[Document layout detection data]

┄┄┄┄┄┄

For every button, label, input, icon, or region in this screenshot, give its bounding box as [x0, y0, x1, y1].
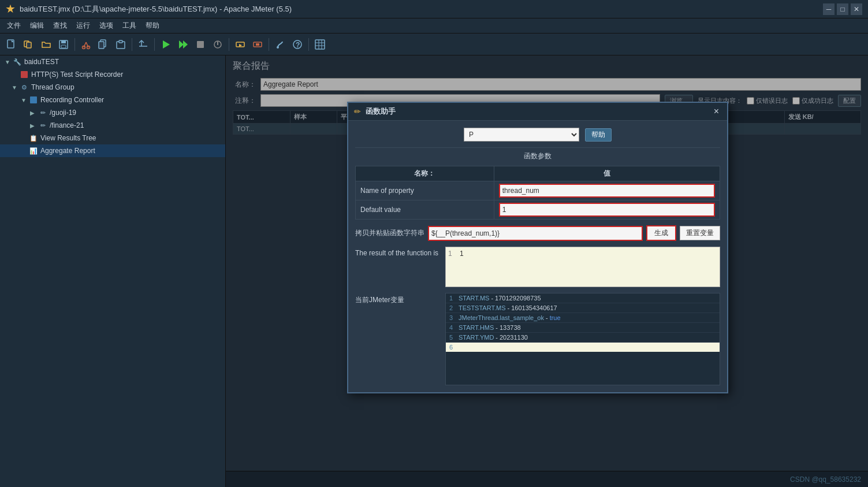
title-bar-controls: ─ □ ✕	[823, 3, 862, 15]
sidebar-item-aggregate[interactable]: ▶ 📊 Aggregate Report	[0, 144, 225, 157]
toolbar-whats-this[interactable]: ?	[289, 36, 306, 53]
toolbar-sep-5	[269, 38, 269, 51]
finance-icon: ✏	[38, 121, 47, 130]
menu-find[interactable]: 查找	[49, 20, 72, 32]
param-input-1[interactable]	[499, 203, 715, 217]
sidebar-label-recorder: HTTP(S) Test Script Recorder	[31, 70, 123, 79]
menu-edit[interactable]: 编辑	[25, 20, 49, 32]
app-icon	[6, 5, 15, 14]
sidebar-item-thread-group[interactable]: ▼ ⚙ Thread Group	[0, 81, 225, 94]
menu-file[interactable]: 文件	[2, 20, 25, 32]
var-key-1: TESTSTART.MS	[459, 304, 506, 311]
toolbar-shutdown[interactable]	[210, 36, 226, 53]
svg-rect-2	[27, 42, 31, 48]
param-value-0	[494, 181, 720, 200]
sidebar-label-view-results: View Results Tree	[40, 134, 96, 142]
modal-overlay: ✏ 函数助手 × P 帮助 函数参数	[226, 55, 868, 487]
svg-rect-11	[119, 40, 122, 43]
toolbar-paste[interactable]	[113, 36, 129, 53]
sidebar-item-view-results[interactable]: ▶ 📋 View Results Tree	[0, 132, 225, 144]
toolbar-func-helper[interactable]	[272, 36, 288, 53]
var-line-5: 6	[446, 343, 720, 352]
toolbar-save[interactable]	[55, 36, 72, 53]
param-row-1: Default value	[356, 200, 720, 220]
sidebar-item-finance[interactable]: ▶ ✏ /finance-21	[0, 119, 225, 132]
menu-run[interactable]: 运行	[72, 20, 95, 32]
sidebar-item-guoji[interactable]: ▶ ✏ /guoji-19	[0, 106, 225, 119]
toolbar-remote-start[interactable]	[232, 36, 248, 53]
toolbar-table[interactable]	[312, 36, 328, 53]
toolbar: ?	[0, 34, 868, 55]
toolbar-sep-3	[154, 38, 155, 51]
toolbar-sep-1	[74, 38, 75, 51]
toolbar-copy[interactable]	[95, 36, 111, 53]
sidebar-item-recording-controller[interactable]: ▼ Recording Controller	[0, 94, 225, 106]
svg-marker-14	[183, 40, 188, 49]
toolbar-expand[interactable]	[135, 36, 151, 53]
var-num-4: 5	[449, 334, 459, 341]
generate-row: 拷贝并粘贴函数字符串 生成 重置变量	[355, 225, 720, 241]
sidebar-label-baidutest: baiduTEST	[24, 58, 59, 66]
sidebar-label-thread-group: Thread Group	[31, 83, 74, 91]
params-col-value: 值	[494, 166, 720, 181]
var-key-4: START.YMD	[459, 334, 494, 341]
params-table: 名称： 值 Name of property	[355, 166, 720, 220]
func-select[interactable]: P	[464, 128, 579, 142]
minimize-button[interactable]: ─	[823, 3, 835, 15]
menu-options[interactable]: 选项	[95, 20, 118, 32]
variables-row: 当前JMeter变量 1 START.MS - 1701292098735 2 …	[355, 293, 720, 385]
toolbar-start[interactable]	[158, 36, 174, 53]
sidebar-label-finance: /finance-21	[50, 121, 84, 129]
arrow-icon: ▼	[21, 97, 27, 103]
var-key-2: JMeterThread.last_sample_ok	[459, 314, 544, 321]
menu-tools[interactable]: 工具	[118, 20, 141, 32]
main-area: ▼ 🔧 baiduTEST ▶ HTTP(S) Test Script Reco…	[0, 55, 868, 487]
menu-help[interactable]: 帮助	[141, 20, 164, 32]
var-line-2: 3 JMeterThread.last_sample_ok - true	[446, 313, 720, 323]
generate-input[interactable]	[428, 226, 643, 241]
svg-rect-5	[61, 45, 66, 48]
var-num-3: 4	[449, 324, 459, 331]
project-icon: 🔧	[13, 57, 22, 66]
modal-title-icon: ✏	[354, 107, 361, 116]
var-val-4: 20231130	[500, 334, 528, 341]
svg-text:?: ?	[296, 41, 300, 49]
toolbar-remote-stop[interactable]	[249, 36, 266, 53]
variables-label: 当前JMeter变量	[355, 295, 442, 305]
arrow-icon: ▼	[12, 84, 17, 91]
generate-button[interactable]: 生成	[646, 225, 676, 241]
var-num-5: 6	[449, 344, 459, 351]
menu-bar: 文件 编辑 查找 运行 选项 工具 帮助	[0, 18, 868, 34]
func-result-label: The result of the function is	[355, 249, 442, 257]
param-input-0[interactable]	[499, 184, 715, 198]
toolbar-sep-6	[308, 38, 309, 51]
title-bar: baiduTEST.jmx (D:\工具\apache-jmeter-5.5\b…	[0, 0, 868, 18]
toolbar-new[interactable]	[3, 36, 20, 53]
svg-marker-13	[179, 40, 184, 49]
svg-rect-17	[217, 42, 218, 45]
toolbar-open[interactable]	[38, 36, 54, 53]
var-val-3: 133738	[500, 324, 521, 331]
sidebar-item-baidutest[interactable]: ▼ 🔧 baiduTEST	[0, 55, 225, 68]
toolbar-sep-2	[132, 38, 132, 51]
right-panel: 聚合报告 名称： 注释： 浏览... 显示日志内容： 仅错误日志 仅成功日志 配…	[226, 55, 868, 487]
param-value-1	[494, 200, 720, 220]
func-result-area: 1 1	[445, 247, 720, 287]
arrow-icon: ▶	[30, 110, 36, 116]
sidebar-item-recorder[interactable]: ▶ HTTP(S) Test Script Recorder	[0, 68, 225, 81]
var-num-1: 2	[449, 304, 459, 311]
toolbar-stop[interactable]	[192, 36, 208, 53]
func-result-row: The result of the function is 1 1	[355, 247, 720, 287]
params-col-name: 名称：	[356, 166, 494, 181]
modal-close-button[interactable]: ×	[711, 106, 721, 117]
var-val-0: 1701292098735	[495, 295, 541, 302]
reset-variables-button[interactable]: 重置变量	[680, 226, 720, 240]
toolbar-start-no-pause[interactable]	[175, 36, 191, 53]
sidebar-label-aggregate: Aggregate Report	[40, 147, 95, 155]
toolbar-sep-4	[229, 38, 229, 51]
toolbar-templates[interactable]	[21, 36, 37, 53]
toolbar-cut[interactable]	[78, 36, 94, 53]
help-button[interactable]: 帮助	[585, 128, 612, 142]
close-button[interactable]: ✕	[851, 3, 862, 15]
maximize-button[interactable]: □	[837, 3, 848, 15]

┄┄┄┄┄┄

Pictures excluded, quote all the data above exactly.

For every button, label, input, icon, or region in this screenshot, give its bounding box as [x0, y0, x1, y1].
title-bar-controls: ─ □ ✕	[823, 3, 862, 15]
sidebar-item-aggregate[interactable]: ▶ 📊 Aggregate Report	[0, 144, 225, 157]
toolbar-whats-this[interactable]: ?	[289, 36, 306, 53]
toolbar-sep-5	[269, 38, 269, 51]
finance-icon: ✏	[38, 121, 47, 130]
menu-find[interactable]: 查找	[49, 20, 72, 32]
param-input-1[interactable]	[499, 203, 715, 217]
sidebar-label-recorder: HTTP(S) Test Script Recorder	[31, 70, 123, 79]
menu-edit[interactable]: 编辑	[25, 20, 49, 32]
app-icon	[6, 5, 15, 14]
sidebar-item-thread-group[interactable]: ▼ ⚙ Thread Group	[0, 81, 225, 94]
menu-file[interactable]: 文件	[2, 20, 25, 32]
var-key-1: TESTSTART.MS	[459, 304, 506, 311]
toolbar-shutdown[interactable]	[210, 36, 226, 53]
svg-rect-2	[27, 42, 31, 48]
param-value-0	[494, 181, 720, 200]
sidebar-label-view-results: View Results Tree	[40, 134, 96, 142]
modal-overlay: ✏ 函数助手 × P 帮助 函数参数	[226, 55, 868, 487]
svg-rect-11	[119, 40, 122, 43]
toolbar-paste[interactable]	[113, 36, 129, 53]
sidebar-item-view-results[interactable]: ▶ 📋 View Results Tree	[0, 132, 225, 144]
toolbar-func-helper[interactable]	[272, 36, 288, 53]
var-line-5: 6	[446, 343, 720, 352]
toolbar-save[interactable]	[55, 36, 72, 53]
param-row-1: Default value	[356, 200, 720, 220]
sidebar-item-finance[interactable]: ▶ ✏ /finance-21	[0, 119, 225, 132]
menu-run[interactable]: 运行	[72, 20, 95, 32]
sidebar-item-guoji[interactable]: ▶ ✏ /guoji-19	[0, 106, 225, 119]
toolbar-remote-start[interactable]	[232, 36, 248, 53]
toolbar-table[interactable]	[312, 36, 328, 53]
toolbar: ?	[0, 34, 868, 55]
toolbar-sep-3	[154, 38, 155, 51]
toolbar-sep-1	[74, 38, 75, 51]
toolbar-copy[interactable]	[95, 36, 111, 53]
sidebar-item-recording-controller[interactable]: ▼ Recording Controller	[0, 94, 225, 106]
svg-marker-14	[183, 40, 188, 49]
toolbar-expand[interactable]	[135, 36, 151, 53]
var-num-4: 5	[449, 334, 459, 341]
generate-row: 拷贝并粘贴函数字符串 生成 重置变量	[355, 225, 720, 241]
sidebar-label-baidutest: baiduTEST	[24, 58, 59, 66]
sidebar-label-thread-group: Thread Group	[31, 83, 74, 91]
params-col-value: 值	[494, 166, 720, 181]
var-key-4: START.YMD	[459, 334, 494, 341]
params-table: 名称： 值 Name of property	[355, 166, 720, 220]
func-select[interactable]: P	[464, 128, 579, 142]
minimize-button[interactable]: ─	[823, 3, 835, 15]
menu-options[interactable]: 选项	[95, 20, 118, 32]
variables-row: 当前JMeter变量 1 START.MS - 1701292098735 2 …	[355, 293, 720, 385]
toolbar-start[interactable]	[158, 36, 174, 53]
sidebar-label-finance: /finance-21	[50, 121, 84, 129]
arrow-icon: ▼	[21, 97, 27, 103]
var-key-2: JMeterThread.last_sample_ok	[459, 314, 544, 321]
menu-tools[interactable]: 工具	[118, 20, 141, 32]
main-area: ▼ 🔧 baiduTEST ▶ HTTP(S) Test Script Reco…	[0, 55, 868, 487]
menu-help[interactable]: 帮助	[141, 20, 164, 32]
var-line-2: 3 JMeterThread.last_sample_ok - true	[446, 313, 720, 323]
generate-input[interactable]	[428, 226, 643, 241]
svg-rect-5	[61, 45, 66, 48]
var-num-3: 4	[449, 324, 459, 331]
project-icon: 🔧	[13, 57, 22, 66]
modal-title-icon: ✏	[354, 107, 361, 116]
var-val-4: 20231130	[500, 334, 528, 341]
svg-text:?: ?	[296, 41, 300, 49]
toolbar-remote-stop[interactable]	[249, 36, 266, 53]
variables-label: 当前JMeter变量	[355, 295, 442, 305]
arrow-icon: ▼	[12, 84, 17, 91]
generate-button[interactable]: 生成	[646, 225, 676, 241]
var-num-5: 6	[449, 344, 459, 351]
menu-bar: 文件 编辑 查找 运行 选项 工具 帮助	[0, 18, 868, 34]
func-result-label: The result of the function is	[355, 249, 442, 257]
param-input-0[interactable]	[499, 184, 715, 198]
toolbar-sep-6	[308, 38, 309, 51]
title-bar: baiduTEST.jmx (D:\工具\apache-jmeter-5.5\b…	[0, 0, 868, 18]
toolbar-new[interactable]	[3, 36, 20, 53]
svg-marker-13	[179, 40, 184, 49]
svg-rect-17	[217, 42, 218, 45]
toolbar-open[interactable]	[38, 36, 54, 53]
var-val-3: 133738	[500, 324, 521, 331]
sidebar-item-baidutest[interactable]: ▼ 🔧 baiduTEST	[0, 55, 225, 68]
toolbar-sep-2	[132, 38, 132, 51]
right-panel: 聚合报告 名称： 注释： 浏览... 显示日志内容： 仅错误日志 仅成功日志 配…	[226, 55, 868, 487]
param-value-1	[494, 200, 720, 220]
func-result-area: 1 1	[445, 247, 720, 287]
arrow-icon: ▶	[30, 110, 36, 116]
sidebar-item-recorder[interactable]: ▶ HTTP(S) Test Script Recorder	[0, 68, 225, 81]
var-num-1: 2	[449, 304, 459, 311]
toolbar-stop[interactable]	[192, 36, 208, 53]
func-result-row: The result of the function is 1 1	[355, 247, 720, 287]
params-col-name: 名称：	[356, 166, 494, 181]
modal-close-button[interactable]: ×	[711, 106, 721, 117]
var-val-0: 1701292098735	[495, 295, 541, 302]
reset-variables-button[interactable]: 重置变量	[680, 226, 720, 240]
toolbar-start-no-pause[interactable]	[175, 36, 191, 53]
sidebar-label-aggregate: Aggregate Report	[40, 147, 95, 155]
toolbar-sep-4	[229, 38, 229, 51]
toolbar-templates[interactable]	[21, 36, 37, 53]
toolbar-cut[interactable]	[78, 36, 94, 53]
help-button[interactable]: 帮助	[585, 128, 612, 142]
close-button[interactable]: ✕	[851, 3, 862, 15]
maximize-button[interactable]: □	[837, 3, 848, 15]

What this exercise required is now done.